Just Do It

`As the year of 2016 comes to a close, I, as well as thousands of other college students, face the dreaded time of the year known as “dead week”. This semester I loaded up my plate with 19 hours while working for 14 hours. I know that it may seem ambitious of me to bite off so much, but I’ve come to terms with the fact that being academically inclined will pay off in the long run. Many people wonder why I take so many hours when I could just take 15 hours or even just 12 hours. My answer to them is that I wanted to take advantage of my school’s flat rate tuition as much as possible. At my university, I’m allowed to take up to 19 hours and still pay the same number of fees as if I were to only take 12 hours. Coming from a family where every penny matters, I wasn’t going to back down from this offer. This is my third straight semester of taking 18-19 hours, as well as my fifth straight semester of classes. I took 19 hours the Fall of my freshman year, a winter intersession course, 18 hours in the Spring semester, 9 hours in the Summer, and am currently in the Fall semester of my sophomore year taking 19 again. Throughout all of this, I was able to miraculously keep my cumulative GPA above a 3.3 up to now. I’m very proud of the work that I’ve done, but something still comes to mind every now and then.

`Whenever it comes time to see whether you will drop a class, I will always be surrounded with people that may or may not hold themselves accountable to their studies. I see people that choose to give up and say,” eh, I’ll never pass the class now, so why should I still go to class?”, or “it doesn’t matter. I’ll just take the class next semester or take it at the local community college. It’s way easier there.” Whenever I hear these things, it makes me extremely disappointed. College is like one of the closest things to the real world. High school was like a cake walk trying to prepare you for the years that are some of the most important years in your life. Sure, you can try to be like Mark Zuckerberg, Steve Jobs, or Bill Gates, but the matter of the fact is is that not everyone is lucky enough to be like that. Sure, I could drop out right now and risk it all banking on that I could be the next Steve Jobs, but I’m not going to do that. A college is a place where you’re tested to see how you can survive in the real world. When I see students give up in the middle of the semester, it’s like they’re giving up on themselves. They’re taking advantage of the fact that you can always try again in that class later, instead of facing it head on today. They’re giving up on themselves, and the future adult they could be. Meaning that when they get to the real world, there are no do-overs. Student’s take advantage of college. Because, why should I burn myself out, when I can still sit next to someone that barely even cares? I wish students tried harder for the careers they wanted. To know how painstakingly hard one must work to achieve that position is a learning experience in itself.

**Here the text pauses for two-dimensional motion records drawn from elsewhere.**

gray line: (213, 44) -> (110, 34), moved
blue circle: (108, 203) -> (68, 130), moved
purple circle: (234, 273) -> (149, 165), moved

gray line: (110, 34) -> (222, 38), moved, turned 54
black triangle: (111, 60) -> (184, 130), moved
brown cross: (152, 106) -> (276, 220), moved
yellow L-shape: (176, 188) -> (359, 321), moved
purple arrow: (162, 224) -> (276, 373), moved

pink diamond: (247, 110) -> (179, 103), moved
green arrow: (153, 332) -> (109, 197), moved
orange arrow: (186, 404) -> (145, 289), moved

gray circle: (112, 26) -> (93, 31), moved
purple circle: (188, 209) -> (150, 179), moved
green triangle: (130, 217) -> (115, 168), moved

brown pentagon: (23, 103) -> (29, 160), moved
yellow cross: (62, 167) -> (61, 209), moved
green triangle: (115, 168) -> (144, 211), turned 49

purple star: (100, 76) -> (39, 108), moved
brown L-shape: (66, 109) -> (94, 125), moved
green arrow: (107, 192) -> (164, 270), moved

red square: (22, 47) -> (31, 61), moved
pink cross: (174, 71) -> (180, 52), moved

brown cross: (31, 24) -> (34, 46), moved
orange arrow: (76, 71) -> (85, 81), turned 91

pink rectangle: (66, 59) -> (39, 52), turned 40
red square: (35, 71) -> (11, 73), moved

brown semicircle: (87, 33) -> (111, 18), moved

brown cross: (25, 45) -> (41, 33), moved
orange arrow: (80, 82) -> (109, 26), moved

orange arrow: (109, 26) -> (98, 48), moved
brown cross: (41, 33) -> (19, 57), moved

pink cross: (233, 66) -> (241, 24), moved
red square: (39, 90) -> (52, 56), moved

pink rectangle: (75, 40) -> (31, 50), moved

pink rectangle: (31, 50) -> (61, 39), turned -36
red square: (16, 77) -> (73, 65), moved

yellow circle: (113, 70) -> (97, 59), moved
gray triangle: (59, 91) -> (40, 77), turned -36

`To be a part of a generation that, frankly, is one of the laziest generations, makes me hesitant of what will happen when we are no longer in college. Outside of college, there aren’t any tutoring sessions to help you with your job. College gives you almost all the resources one needs to, as my generation calls it, “learn how to adult”. I know that people are learning what it takes to be an independent adult, but if they don’t start in college, when will they? My point, as a fellow student, is that I’m tired of seeing students give up. I don’t want to see them wait for the year to reset or have their parents come in and save the day. I want every student to invest in themselves and strive to achieve the satisfaction of knowing that they got that degree without giving up. I know that the world is a cruel place for people who don’t persevere through all that college has to throw at them. I don’t want it to happen to any of you.